Mind you while waiting, I planned my escape routes, which I actually practice and my boss even noticed on camera...he laughs..I sit there with a more serious face. I even strategically place all the sharpest objects and blunt objects I know of around the office. Needless to say, the only thing missing is my firearm, which now will be back in my possession as soon as I can get it.

 

So, the police car rolls up and what do you know, the other cars leaves discretely when the officer drives to the back. Now, his situational awareness is shot to hell. He said he never saw the car at all. There is only one way in and one way out of the parking lot and instead of going left he went right and never looked.

 

With that said, my nights at work have left me a bit on edge. This write up could not have come at a better time. Down here in Florida there are a lot of civilians taking on the role you mentioned above. And at some point in time, I will be damn sure to be one of them too.

 

I was never able to receive formal training in the military and as a civilian I appreciate and thank you for a write up like this.
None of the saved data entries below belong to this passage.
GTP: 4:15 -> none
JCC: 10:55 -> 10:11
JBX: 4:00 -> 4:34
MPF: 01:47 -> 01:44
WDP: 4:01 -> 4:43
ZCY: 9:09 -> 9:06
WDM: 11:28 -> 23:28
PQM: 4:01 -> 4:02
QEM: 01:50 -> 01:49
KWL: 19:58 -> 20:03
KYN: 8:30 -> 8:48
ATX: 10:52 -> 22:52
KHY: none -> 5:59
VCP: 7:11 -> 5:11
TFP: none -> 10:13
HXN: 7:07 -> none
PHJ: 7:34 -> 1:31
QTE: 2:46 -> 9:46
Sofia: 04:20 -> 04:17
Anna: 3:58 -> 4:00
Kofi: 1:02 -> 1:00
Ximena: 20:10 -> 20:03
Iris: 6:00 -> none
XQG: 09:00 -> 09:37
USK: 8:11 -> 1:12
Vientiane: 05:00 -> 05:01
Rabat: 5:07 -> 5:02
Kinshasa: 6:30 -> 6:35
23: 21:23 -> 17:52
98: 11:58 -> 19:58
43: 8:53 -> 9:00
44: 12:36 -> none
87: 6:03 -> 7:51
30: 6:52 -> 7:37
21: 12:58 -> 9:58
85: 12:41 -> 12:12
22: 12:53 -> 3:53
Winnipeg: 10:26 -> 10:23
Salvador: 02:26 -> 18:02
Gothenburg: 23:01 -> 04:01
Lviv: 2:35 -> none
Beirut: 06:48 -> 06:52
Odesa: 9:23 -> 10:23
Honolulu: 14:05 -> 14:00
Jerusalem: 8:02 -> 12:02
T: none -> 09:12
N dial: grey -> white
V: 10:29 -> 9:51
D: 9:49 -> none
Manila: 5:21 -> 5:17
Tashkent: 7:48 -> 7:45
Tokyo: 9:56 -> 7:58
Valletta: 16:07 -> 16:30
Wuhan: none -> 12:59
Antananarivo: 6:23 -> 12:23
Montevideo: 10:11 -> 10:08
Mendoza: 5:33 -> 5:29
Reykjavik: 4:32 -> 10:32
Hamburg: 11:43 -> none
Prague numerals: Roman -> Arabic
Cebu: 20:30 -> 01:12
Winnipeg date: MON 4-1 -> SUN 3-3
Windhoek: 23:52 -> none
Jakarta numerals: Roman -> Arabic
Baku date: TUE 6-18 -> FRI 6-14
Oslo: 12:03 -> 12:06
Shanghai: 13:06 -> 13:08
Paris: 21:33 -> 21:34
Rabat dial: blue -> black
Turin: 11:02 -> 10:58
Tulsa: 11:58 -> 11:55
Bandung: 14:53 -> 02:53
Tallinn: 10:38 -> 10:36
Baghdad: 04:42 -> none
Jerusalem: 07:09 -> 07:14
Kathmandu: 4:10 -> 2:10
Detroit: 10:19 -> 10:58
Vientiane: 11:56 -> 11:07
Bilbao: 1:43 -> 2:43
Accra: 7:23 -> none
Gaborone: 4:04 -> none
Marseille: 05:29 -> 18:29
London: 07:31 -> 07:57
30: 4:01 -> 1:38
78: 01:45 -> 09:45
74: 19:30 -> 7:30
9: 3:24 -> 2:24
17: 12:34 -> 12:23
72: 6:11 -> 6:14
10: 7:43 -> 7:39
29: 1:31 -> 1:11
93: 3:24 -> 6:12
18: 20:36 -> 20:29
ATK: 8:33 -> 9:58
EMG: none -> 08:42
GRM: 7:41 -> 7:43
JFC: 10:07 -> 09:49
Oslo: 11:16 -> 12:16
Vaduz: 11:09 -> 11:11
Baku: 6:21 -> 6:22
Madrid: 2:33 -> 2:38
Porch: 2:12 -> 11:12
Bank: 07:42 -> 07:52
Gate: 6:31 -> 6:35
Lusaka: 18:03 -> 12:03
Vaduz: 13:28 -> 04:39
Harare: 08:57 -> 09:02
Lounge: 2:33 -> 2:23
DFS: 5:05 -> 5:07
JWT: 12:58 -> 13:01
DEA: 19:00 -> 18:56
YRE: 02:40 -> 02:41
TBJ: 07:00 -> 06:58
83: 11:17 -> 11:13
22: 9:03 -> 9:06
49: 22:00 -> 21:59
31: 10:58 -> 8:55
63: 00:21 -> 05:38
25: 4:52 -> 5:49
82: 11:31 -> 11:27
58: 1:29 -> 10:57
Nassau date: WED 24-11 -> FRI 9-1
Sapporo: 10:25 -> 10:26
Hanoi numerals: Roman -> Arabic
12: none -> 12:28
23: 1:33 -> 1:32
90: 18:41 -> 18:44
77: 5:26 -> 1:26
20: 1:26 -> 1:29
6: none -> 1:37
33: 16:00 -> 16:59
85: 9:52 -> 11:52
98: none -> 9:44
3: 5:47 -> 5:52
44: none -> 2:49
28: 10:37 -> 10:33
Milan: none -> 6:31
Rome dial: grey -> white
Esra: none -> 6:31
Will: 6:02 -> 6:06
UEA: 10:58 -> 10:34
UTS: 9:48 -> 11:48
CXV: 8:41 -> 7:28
Only shows me that I am doing something right when it comes to my safety and that of my family.

Old PH2
Old PH2 moderator

I recall reading at some time that the Japanese High command never seriously intended on an Invasion of the Mainland US because, "Every Farmer and citizen could be armed."  Although the gun control act of 1968 makes owning certain types of military weapons restricted, at no time does the 2nd Amendment make mention of any distinction between Sporting or Military arms.  Reading through the Federalist papers I find that our nation has a huge advantage over every other, likewise we have a greater responsibility.

Looking like you fit in any given situation is of paramount importance.  Situational Awareness,driving, shopping, walking the dog, playing with the kids in your yard, will save lives.